近くの公園に、丸い形をした石の椅子がある。
椅子は数個あり、それぞれの座面にいろいろなわらべ唄がプリントされている。そのひとつに座って、ぼくは瞑想もどきをすることがある。
今朝の椅子には、次のような唄があった。
おさらじゃないよ
はっぱだよ
はっぱじゃないよ
かえるだよ
かえるじゃないよ
あひるだよ
あひるじゃないよ
かっぱだよ
解るようで解らない唄だ。ややこしい椅子に座ってしまった。ぼくの雑念が始まる。
椅子は一所不動。それ自体が常に瞑想状態にあるといえる。その椅子に腰掛けて瞑想しようとするぼくは、迷走する椅子と対峙し、すぐさま雑念に捉われることになる。

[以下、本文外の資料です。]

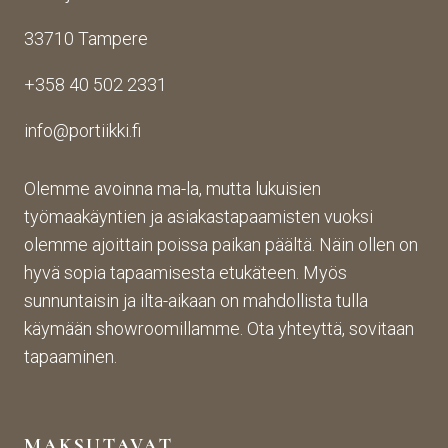
valm
elu 
ntiin. 
33710 Tampere
iin 
oli 
Yrity
porti
oikei
ksen 
+358 40 502 2331
n 
n 
toim
toim
suju
inta 
info@portiikki.fi
ituks
vaa 
on 
een 
ja 
luot
asti! 
lopp
etta
Olemme avoinna ma-la, mutta lukuisien
Halu
utuo
vaa 
työmaakäyntien ja asiakastapaamisten vuoksi
sin 
te oli 
ja 
olemme ajoittain poissa paikan päältä. Näin ollen on
Pint
aiva
täs
hyvä sopia tapaamisesta etukäteen. Myös
eres
n 
mälli
sunnuntaisin ja ilta-aikaan on mahdollista tulla
tistä 
mah
stä. 
käymään showroomillamme. Ota yhteyttä, sovitaan
otet
tava!
Tuot
un 
evali
tapaaminen.
kuva
koim
n 
a on 
muk
mon
MAKSUTAVAT
aise
ipuol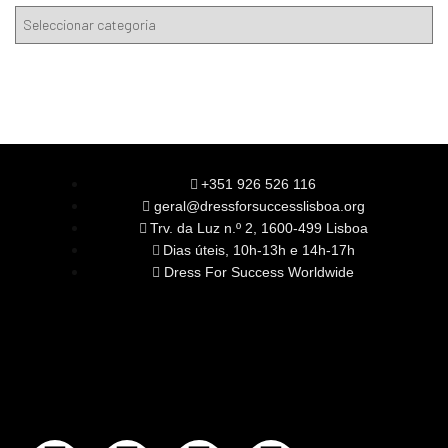
+351 926 526 116
geral@dressforsuccesslisboa.org
Trv. da Luz n.º 2, 1600-499 Lisboa
Dias úteis, 10h-13h e 14h-17h
Dress For Success Worldwide
SOBRE NÓS
A Nossa Missão
Equipa
Órgãos Sociais
Rede Global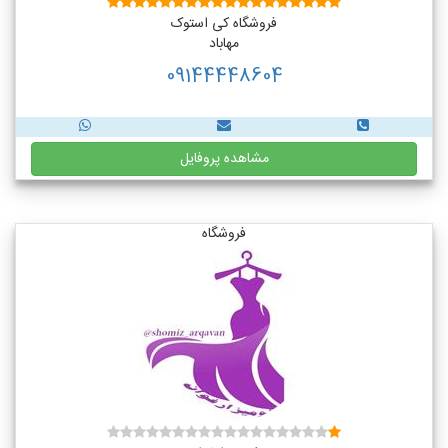
فروشگاه کی استوک
مهاباد
09144448604
مشاهده پروفایل
فروشگاه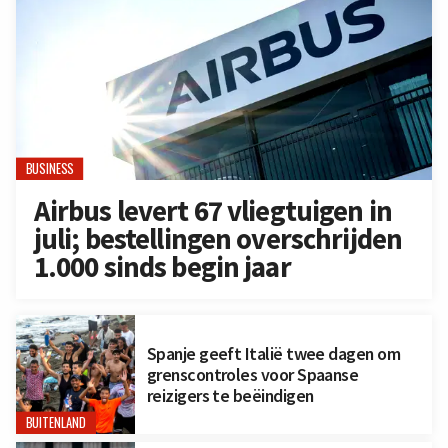
BUSINESS
Airbus levert 67 vliegtuigen in
juli; bestellingen overschrijden
1.000 sinds begin jaar
Spanje geeft Italië twee dagen om
grenscontroles voor Spaanse
reizigers te beëindigen
BUITENLAND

瞑想が極まれば、木の葉が地面に落ちる音が聞こえるそうだが、ぼくの耳に聞こえるのは、はっぱじゃないよ、という雑音ばかりだ。
はっぱでなければ何なんだ。おさらだよ、という声が聞こえる。そして、すぐさまそれを否定する声が聞こえてくる。かえるだよ、あひるだよ、いや、かっぱだよ。あひる、かえる、かっぱ。そうじゃない、あれだ。あれじゃない、こうだ。
視乎冥冥 聴乎無声とは荘子の言葉だったかな。見えないものを見、声なき声を聞けと言われても、見えるものは、目の前の雑草と子ども達が書きなぐった落書きがのこる地面。
ネットで瞑想という言葉を検索したら、ぼくのパソコンでは、まず「迷走」と出てくるのが皮肉だ。これまでどれだけ多くの「迷走」を打ち込んだものやら。そのあと「目を閉じて静かに考えること。眼前の世界を離れてひたすら思いにふけること」とあった。
だが眼前を離れたもう一つの世界は、黄砂の空のずっと彼方にぼやけたままだ。
椅子は冷たく固く、ぼくの尻の下で静かに瞑想する。その椅子が捨てていく、おさらやはっぱの雑念が、ぼくの想念をつぎつぎに浸食してくる。 瞑想しているのは椅子なのか、ぼくなのか分らない。とても硬い石の椅子には叶わない。
ついにはタイムアップ。ぼくは雑念そのものの塊となって立ち上がる。
この雑念を背負って、きょう一日が始まることになる。おさらやはっぱを、今日一日の活力にできるのだろうか。
雑念は濁った水のようなもので、ぼくの体の中を駆けめぐる。
朝から昼へ、昼から夜へ、すこしずつ濾過されて、蒸留されて、一滴の澄んだ水が残るときもある、残らないときもある。 今日という日が残るときもある、残らないときもある。
おさらであるか、はっぱであるか、あるいはかっぱであるか、こうして日々は、雑念の中で雑念と闘いながら過ぎてゆく。